What to do: Could you please find each line in the records that contains the word "pixel" and copy it?

Extracted records:
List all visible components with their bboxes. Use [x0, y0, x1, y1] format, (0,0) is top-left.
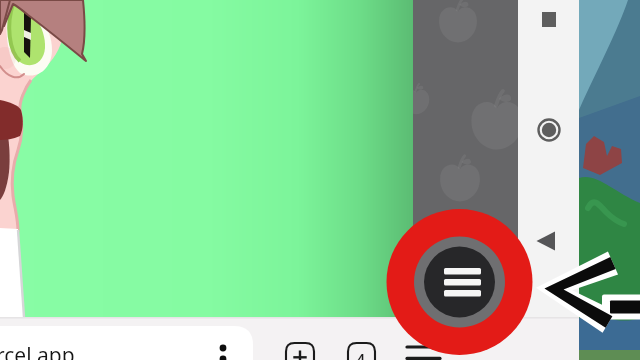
- button[interactable]: [0, 0, 640, 360]
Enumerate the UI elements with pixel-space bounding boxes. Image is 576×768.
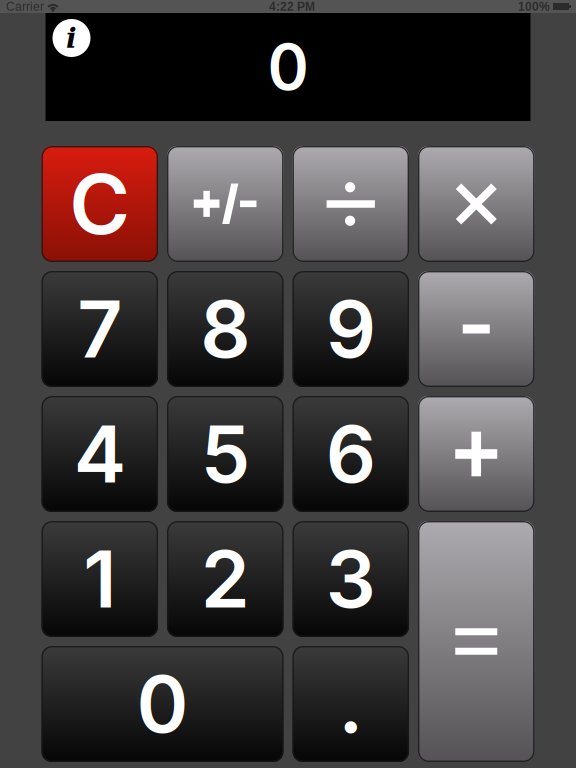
button[interactable]: 2 <box>167 521 284 637</box>
staticText: 4 <box>74 406 126 502</box>
button[interactable]: Equals <box>418 521 534 762</box>
button[interactable]: 8 <box>167 271 284 387</box>
button[interactable]: 9 <box>292 271 409 387</box>
button[interactable]: 6 <box>292 396 409 512</box>
button[interactable]: . <box>292 646 409 762</box>
button[interactable]: Info <box>52 19 90 57</box>
staticText: Carrier <box>6 0 44 13</box>
staticText: 0 <box>136 656 188 752</box>
staticText: 8 <box>200 281 250 377</box>
staticText: . <box>338 656 363 752</box>
button[interactable]: Divide <box>292 146 409 262</box>
button[interactable]: C <box>42 146 158 262</box>
button[interactable]: 7 <box>42 271 158 387</box>
staticText: 1 <box>83 531 116 627</box>
staticText: i <box>66 22 77 54</box>
button[interactable]: 5 <box>167 396 284 512</box>
button[interactable]: Multiply <box>418 146 534 262</box>
staticText: 2 <box>201 531 250 627</box>
button[interactable]: 0 <box>42 646 284 762</box>
button[interactable]: Subtract <box>418 271 534 387</box>
button[interactable]: 3 <box>292 521 409 637</box>
staticText: 100% <box>518 0 550 13</box>
button[interactable]: 4 <box>42 396 158 512</box>
staticText: 5 <box>201 406 250 502</box>
button[interactable]: Plus or minus <box>167 146 284 262</box>
staticText: 9 <box>326 281 376 377</box>
staticText: 3 <box>326 531 376 627</box>
staticText: C <box>69 154 130 254</box>
button[interactable]: 1 <box>42 521 158 637</box>
button[interactable]: Add <box>418 396 534 512</box>
staticText: 6 <box>326 406 376 502</box>
staticText: 4:22 PM <box>269 0 315 13</box>
staticText: 0 <box>268 29 308 105</box>
staticText: 7 <box>77 281 122 377</box>
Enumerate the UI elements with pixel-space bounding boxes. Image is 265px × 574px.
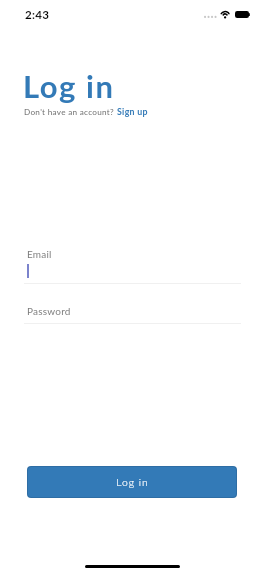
- staticText: Don't have an account?: [24, 107, 115, 117]
- staticText: Log in: [23, 67, 115, 104]
- button[interactable]: Password: [24, 302, 241, 324]
- staticText: Sign up: [117, 106, 148, 117]
- other: Wi-Fi: [219, 9, 232, 20]
- button[interactable]: Sign up: [115, 104, 146, 115]
- staticText: Password: [27, 305, 71, 317]
- button[interactable]: Log in: [28, 467, 236, 497]
- staticText: Log in: [116, 476, 149, 488]
- staticText: Email: [27, 248, 52, 260]
- staticText: 2:43: [25, 8, 50, 22]
- button[interactable]: Email: [24, 245, 241, 284]
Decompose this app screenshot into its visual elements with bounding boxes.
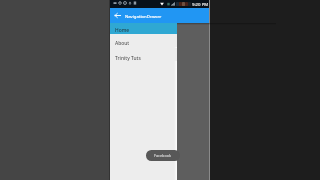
staticText: NavigationDrawer (125, 13, 162, 19)
staticText: Facebook (154, 153, 172, 158)
staticText: About (115, 40, 130, 47)
button[interactable]: Home (110, 22, 177, 34)
staticText: Trinity Tuts (115, 55, 141, 62)
button[interactable]: Trinity Tuts (110, 48, 177, 61)
button[interactable]: Close navigation drawer (110, 8, 125, 23)
button[interactable]: About (110, 34, 177, 47)
staticText: Home (115, 27, 130, 34)
staticText: 9:20 PM (192, 1, 209, 7)
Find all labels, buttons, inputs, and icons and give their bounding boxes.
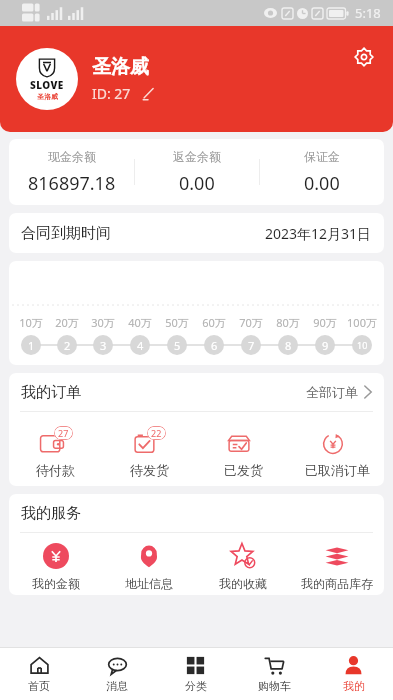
button[interactable]: 消息: [78, 648, 156, 700]
staticText: 3: [100, 338, 107, 353]
staticText: 6: [211, 338, 218, 353]
staticText: 已取消订单: [305, 462, 370, 478]
staticText: 30万: [91, 315, 115, 330]
button[interactable]: Avatar: [16, 48, 78, 110]
staticText: 我的收藏: [219, 576, 267, 591]
staticText: 7: [248, 338, 255, 353]
staticText: 816897.18: [28, 171, 116, 196]
button[interactable]: Settings: [349, 42, 379, 72]
staticText: 现金余额: [48, 149, 96, 164]
staticText: 8: [285, 338, 292, 353]
button[interactable]: 4: [121, 335, 158, 355]
staticText: 90万: [313, 315, 337, 330]
staticText: 保证金: [304, 149, 340, 164]
staticText: 20万: [55, 315, 79, 330]
staticText: 合同到期时间: [21, 224, 111, 243]
button[interactable]: 我的: [314, 648, 393, 700]
staticText: 10: [357, 339, 368, 351]
staticText: 2: [64, 338, 71, 353]
staticText: SLOVE: [30, 78, 64, 92]
button[interactable]: 现金余额: [9, 149, 134, 196]
staticText: 我的金额: [32, 576, 80, 591]
staticText: 我的订单: [21, 383, 81, 402]
button[interactable]: 2: [49, 335, 85, 355]
staticText: 60万: [202, 315, 226, 330]
staticText: 全部订单: [306, 384, 358, 400]
button[interactable]: 9: [306, 335, 343, 355]
button[interactable]: 首页: [0, 648, 78, 700]
button[interactable]: 地址信息: [102, 543, 196, 591]
staticText: 我的商品库存: [301, 576, 373, 591]
button[interactable]: 我的订单: [9, 373, 384, 411]
staticText: 70万: [239, 315, 263, 330]
staticText: 0.00: [179, 171, 215, 196]
staticText: 27: [58, 427, 69, 439]
button[interactable]: 1: [13, 335, 49, 355]
button[interactable]: 已取消订单: [290, 426, 384, 478]
staticText: 消息: [106, 679, 128, 693]
staticText: 已发货: [224, 462, 263, 478]
button[interactable]: 7: [232, 335, 269, 355]
staticText: 购物车: [258, 679, 291, 693]
button[interactable]: 27: [9, 426, 102, 478]
staticText: 1: [28, 338, 35, 353]
staticText: 待付款: [36, 462, 75, 478]
staticText: 100万: [347, 315, 377, 330]
button[interactable]: 我的商品库存: [290, 543, 384, 591]
button[interactable]: Edit nickname: [140, 86, 156, 102]
staticText: 返金余额: [173, 149, 221, 164]
staticText: 地址信息: [125, 576, 173, 591]
staticText: 圣洛威: [92, 55, 149, 79]
button[interactable]: 3: [85, 335, 121, 355]
button[interactable]: 我的金额: [9, 543, 102, 591]
staticText: 我的: [343, 679, 365, 693]
staticText: 22: [151, 427, 162, 439]
button[interactable]: 22: [102, 426, 196, 478]
button[interactable]: 10: [343, 335, 380, 355]
staticText: 5: [174, 338, 181, 353]
staticText: 首页: [28, 679, 50, 693]
staticText: 50万: [165, 315, 189, 330]
staticText: 9: [322, 338, 329, 353]
button[interactable]: 8: [269, 335, 306, 355]
button[interactable]: 已发货: [196, 426, 290, 478]
button[interactable]: 保证金: [260, 149, 384, 196]
staticText: 10万: [19, 315, 43, 330]
button[interactable]: 我的收藏: [196, 543, 290, 591]
staticText: 4: [137, 338, 144, 353]
staticText: 5:18: [355, 4, 381, 22]
button[interactable]: 6: [195, 335, 232, 355]
staticText: 待发货: [130, 462, 169, 478]
button[interactable]: 购物车: [235, 648, 314, 700]
staticText: 我的服务: [21, 504, 81, 523]
staticText: 40万: [128, 315, 152, 330]
staticText: ID: 27: [92, 84, 131, 103]
button[interactable]: 合同到期时间: [9, 213, 384, 253]
staticText: 2023年12月31日: [265, 224, 372, 243]
staticText: 0.00: [304, 171, 340, 196]
button[interactable]: 分类: [156, 648, 235, 700]
staticText: 圣洛威: [37, 92, 58, 101]
button[interactable]: 返金余额: [135, 149, 259, 196]
button[interactable]: 5: [158, 335, 195, 355]
staticText: 分类: [185, 679, 207, 693]
staticText: 80万: [276, 315, 300, 330]
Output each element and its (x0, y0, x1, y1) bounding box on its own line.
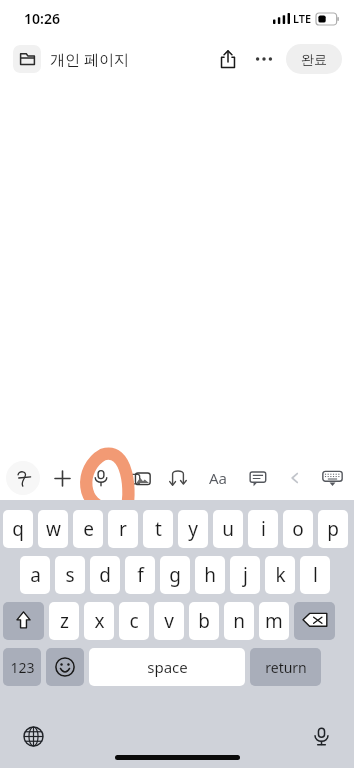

Task answer:
Enumerate the UI elements with pixel-space bounding boxes. Image is 576×768.
Enumerate the UI elements with pixel-space bounding boxes. Image is 265px × 574px.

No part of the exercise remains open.